However, the other 2 kits I got... the shelf tag said use bushing X, so I got X. However, the instructions say use bushing Y.

There has to be something going on with Rockler and their supplier. Re-branding may be causing names / numbers to be not matching.

I'll get it all sorted out.:bulgy-eyes:


----------



## LeeR (Mar 1, 2012)

I normally do not recommend Harbor Freight for tools, but their drill bits are fine. I've got this set shown, but just in HSS, and it is OK. I also have the really large set (115 bit TN set that has letter and number bits also, and it gives me every size I could need.) This 29 bit set is a good starter set to get you many of the bits you'll need for pens. I could also swear I've seen this set for $9.99 in the full page coupons that are in many woodworking magazines, but at $19.99, it is still a good deal.

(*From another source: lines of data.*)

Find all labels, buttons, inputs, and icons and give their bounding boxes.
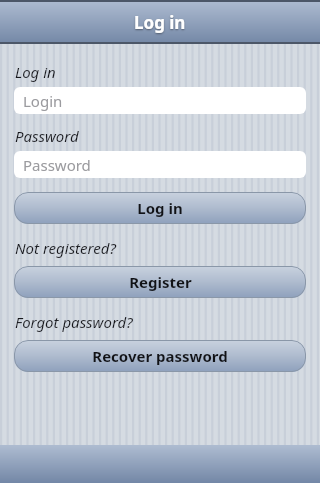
staticText: Log in [134,11,186,34]
button[interactable]: Login [14,87,306,114]
staticText: Log in [137,198,183,218]
button[interactable]: Password [14,151,306,178]
staticText: Forgot password? [15,312,133,332]
staticText: Password [23,155,91,175]
staticText: Register [129,272,192,292]
staticText: Not registered? [15,238,116,258]
staticText: Password [15,126,79,146]
button[interactable]: Recover password [14,340,306,372]
button[interactable]: Log in [14,192,306,224]
staticText: Recover password [92,346,228,366]
staticText: Log in [15,62,56,82]
staticText: Login [23,91,63,111]
button[interactable]: Register [14,266,306,298]
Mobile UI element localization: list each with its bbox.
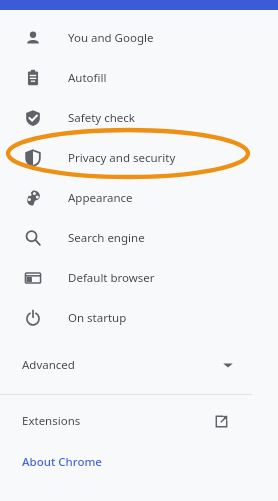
- button[interactable]: Autofill: [0, 58, 278, 98]
- button[interactable]: Advanced: [0, 345, 278, 385]
- staticText: Privacy and security: [68, 150, 176, 166]
- button[interactable]: Appearance: [0, 178, 278, 218]
- button[interactable]: Extensions: [0, 401, 278, 441]
- other: Open Extensions in a new tab: [215, 415, 228, 428]
- button[interactable]: You and Google: [0, 18, 278, 58]
- staticText: Default browser: [68, 270, 155, 286]
- staticText: On startup: [68, 310, 127, 326]
- button[interactable]: Default browser: [0, 258, 278, 298]
- button[interactable]: Safety check: [0, 98, 278, 138]
- button[interactable]: On startup: [0, 298, 278, 338]
- other: Expand advanced settings: [221, 358, 235, 372]
- staticText: Safety check: [68, 110, 135, 126]
- button[interactable]: Privacy and security: [0, 138, 278, 178]
- staticText: Search engine: [68, 230, 145, 246]
- staticText: Autofill: [68, 70, 107, 86]
- staticText: About Chrome: [22, 454, 102, 470]
- staticText: Advanced: [22, 357, 75, 373]
- button[interactable]: Search engine: [0, 218, 278, 258]
- button[interactable]: About Chrome: [0, 445, 278, 479]
- staticText: You and Google: [68, 30, 154, 46]
- staticText: Appearance: [68, 190, 133, 206]
- staticText: Extensions: [22, 413, 81, 429]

29 Piece Titanium Nitride Coated Drill Bit Set

Just found the 115 piece set -- this one is great:

http://www.harborfreight.com/115-pi...d-m2-high-speed-steel-drill-bit-set-1611.html


----------



## ghostrider (Mar 1, 2012)

LeeR said:


> I normally do not recommend Harbor Freight for tools, but their drill bits are fine. I've got this set shown, but just in HSS, and it is OK. I also have the really large set (115 bit TN set that has letter and number bits also, and it gives me every size I could need.) This 29 bit set is a good starter set to get you many of the bits you'll need for pens. I could also swear I've seen this set for $9.99 in the full page coupons that are in many woodworking magazines, but at $19.99, it is still a good deal.
> 
> 29 Piece Titanium Nitride Coated Drill Bit Set
> 
> ...


Xander,

  Whenyour there, join the Inside Track Club. I think it's like $29, and they they should give you a $10 gift card. 

With the ITC card, and the coupon, this drill bit set costs $12.99

29 Piece High Speed Steel Drill Bit Set

If they put out another coupon for your lathe within the 90 days, you can then get the money back. Same with your drill press if you got it there. 

Also, When the transfer punch set goes on sale, it will be less than $10 (I think the last ITC price was around $6). 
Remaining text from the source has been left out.